Los participantes definieron el Relato como una historia coherente, moralmente estructurada y culturalmente inteligible, destinada a explicar quiénes somos, qué problemas enfrentamos, por qué ocurren, hacia dónde debemos dirigirnos y por qué el actual liderazgo presidencial es el adecuado. Describieron el Relato como una gramática interpretativa y como una épica de la labor del Gobierno, así como la ética de su desempeño, coordenadas que le deben entregar sentido, orden y dirección.
Se estimó que el punto de partida es la dignidad trascendente de la persona humana, hoy afectada por el debilitamiento o la degradación de los vínculos que sostienen la vida; por la anomia que genera la sensación de que nadie manda, que no hay voluntad de obedecer, que las reglas no se cumplen, que las instituciones se deterioran; por la expansión del crimen organizado y de la violencia urbana, rural y estudiantil; por el estancamiento de los sueldos, de servicios públicos deteriorados, de una movilidad social trabada, de la cesantía juvenil y femenina, de la inversión desincentivada.

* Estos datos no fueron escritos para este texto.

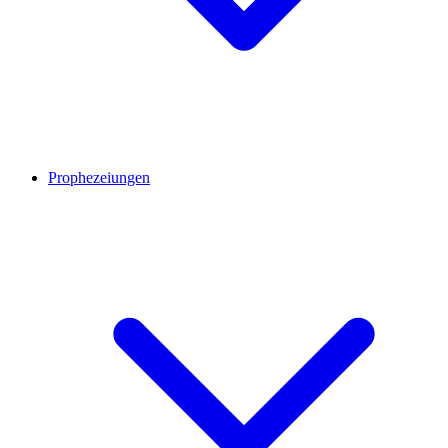
Prophezeiungen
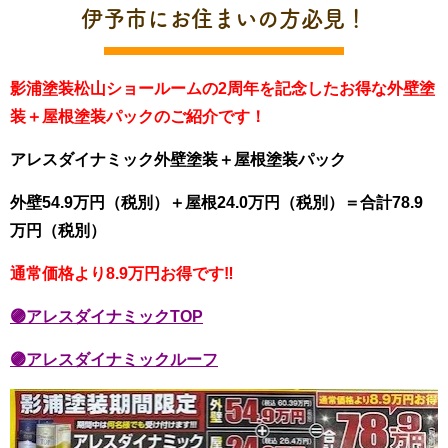
伊予市にお住まいの方必見！
影浦塗装松山ショールームの2周年を記念したお得な外壁塗
装＋屋根塗装パックのご紹介です！
アレスダイナミック外壁塗装＋屋根塗装パック
外壁54.9万円（税別）＋屋根24.0万円（税別）＝合計78.9
万円（税別）
通常価格より8.9万円お得です‼
🟣アレスダイナミックTOP
🟣アレスダイナミックルーフ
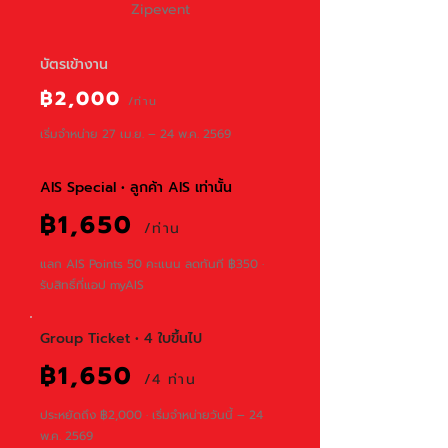
Zipevent
บัตรเข้างาน
฿2,000
/ท่าน
เริ่มจำหน่าย 27 เม.ย. – 24 พ.ค. 2569
AIS Special • ลูกค้า AIS เท่านั้น
฿1,650
/ท่าน
แลก AIS Points 50 คะแนน ลดทันที ฿350 ·
รับสิทธิ์ที่แอป myAIS
Group Ticket • 4 ใบขึ้นไป
฿1,650
/4 ท่าน
ประหยัดถึง ฿2,000 · เริ่มจำหน่ายวันนี้ – 24
พ.ค. 2569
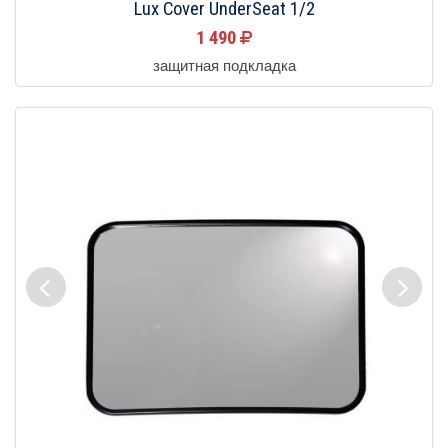
Lux Cover UnderSeat 1/2
1 490
защитная подкладка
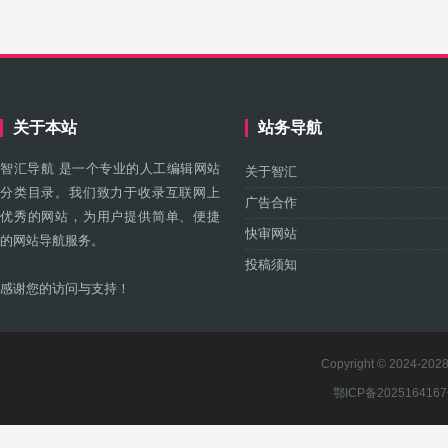
关于本站
站务导航
智汇导航 是一个专业的人工编辑网站
关于智汇
分类目录。我们致力于收录互联网上
广告合作
优秀的网站，为用户提供简单、便捷
快审网站
的网站导航服务。
投稿须知
感谢您的访问与支持！
Copyright © 2024-2028 
鄂ICP备202516416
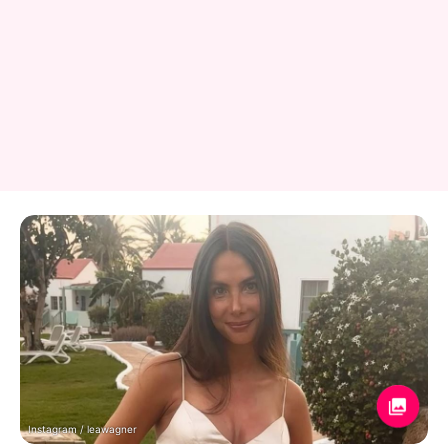
Instagram / leawagner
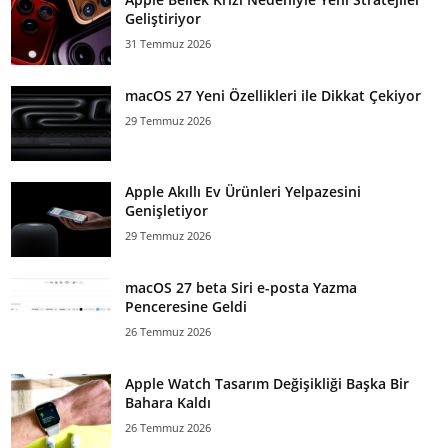
Geliştiriyor
31 Temmuz 2026
macOS 27 Yeni Özellikleri ile Dikkat Çekiyor
29 Temmuz 2026
Apple Akıllı Ev Ürünleri Yelpazesini
Genişletiyor
29 Temmuz 2026
macOS 27 beta Siri e-posta Yazma
Penceresine Geldi
26 Temmuz 2026
Apple Watch Tasarım Değişikliği Başka Bir
Bahara Kaldı
26 Temmuz 2026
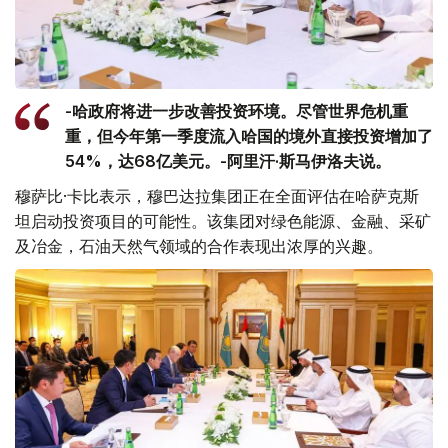
-哈政府将进一步改善投资环境。尽管世界危机重
重，但今年第一季度流入哈国的境外直接投资增加了
54%，达68亿美元。-阿里汗·斯马伊洛夫说。
穆萨比·卡比表示，穆巴达拉集团正在全面评估在哈萨克斯
坦启动投资项目的可能性。该集团对绿色能源、金融、采矿
及冶金，石油天然气领域的合作表现出浓厚的兴趣。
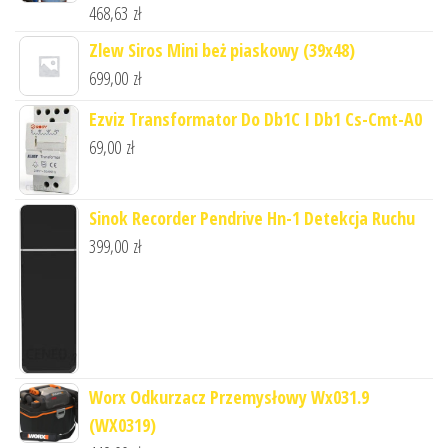
468,63
zł
Zlew Siros Mini beż piaskowy (39x48)
699,00
zł
Ezviz Transformator Do Db1C I Db1 Cs-Cmt-A0
69,00
zł
Sinok Recorder Pendrive Hn-1 Detekcja Ruchu
399,00
zł
Worx Odkurzacz Przemysłowy Wx031.9
(WX0319)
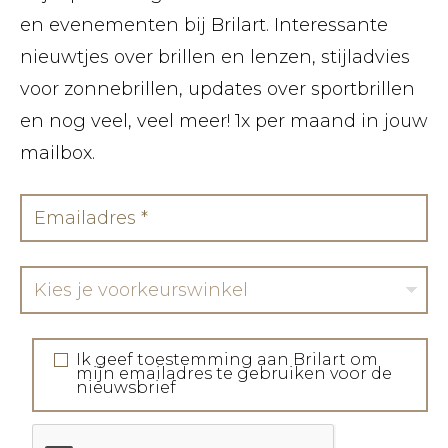
en evenementen bij Brilart. Interessante
nieuwtjes over brillen en lenzen, stijladvies
voor zonnebrillen, updates over sportbrillen
en nog veel, veel meer! 1x per maand in jouw
mailbox.
Kies je voorkeurswinkel
Ik geef toestemming aan Brilart om
mijn emailadres te gebruiken voor de
nieuwsbrief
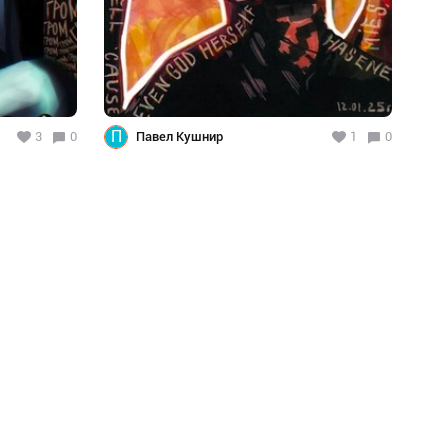
П
3
0
Павел Кушнир
1
0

En este contexto, al nuevo gobierno se le ha dado un mandato implícito: “Vuelvan a hacer de Chile un país donde valga la pena formar familia y trabajar”. Para eso, convendrá insistir en que somos una nación fundada en vínculos naturales y orientada al bien común, en la que se deben reconstruir relaciones significativas desde su núcleo espiritual. No se trata de buscar enemigos, sino de señalar cuáles son las ideologías que dificultan que Chile vuelva a ser un hogar.
Si el punto de partida del Relato no es la revancha ideológica, sino reordenar un país desfondado, ahí pueden fundarse tres pilares narrativos: el orden y la ley como condición para la libertad cotidiana; el crecimiento y la estabilidad como condición para la movilidad social, y un Estado austero, decente y eficaz, como condición para confiar de nuevo en la política.
Se debiera tratar de conseguir que el país deje de estar “al revés”, es decir, recuperar un orden a favor de la mayoría silenciosa que quiere trabajar, estudiar y dormir tranquila, beneficiando a los más vulnerables. Por eso, las reformas de seguridad y de migración pueden ser presentadas como actos de justicia, no como “mano dura por darse un gusto”.
El Relato debe contener también el objetivo de consolidar una coalición amplia, conciliando al menos tres tendencias: el alma del orden, es decir, republicanos, socialcristianos evangélicos, libertarios, parte de la UDI, mundo uniformado en retiro, etc.; el alma modernizadora-liberal, es decir, piñeristas, Evópoli, técnicos, empresarios jóvenes, sectores urbanos educados, y el alma socialcristiana de centro, es decir, los ex-DC, amarillos, el mundo de los barrios, etc.
Si se pudiera resumir el Relato en algunas ideas-fuerza, la sugerencia sería: Hay que ordenar Chile para que la vida de los que cumplen vuelva a funcionar; se debe buscar primero la seguridad para que el esfuerzo vuelva a rendir; se procurará conducir un Estado ordenado, limpio y al servicio de la mayoría silenciosa; todos estos propósitos están destinados a recuperar y a estabilizar, para dar oportunidades a tus hijos mañana.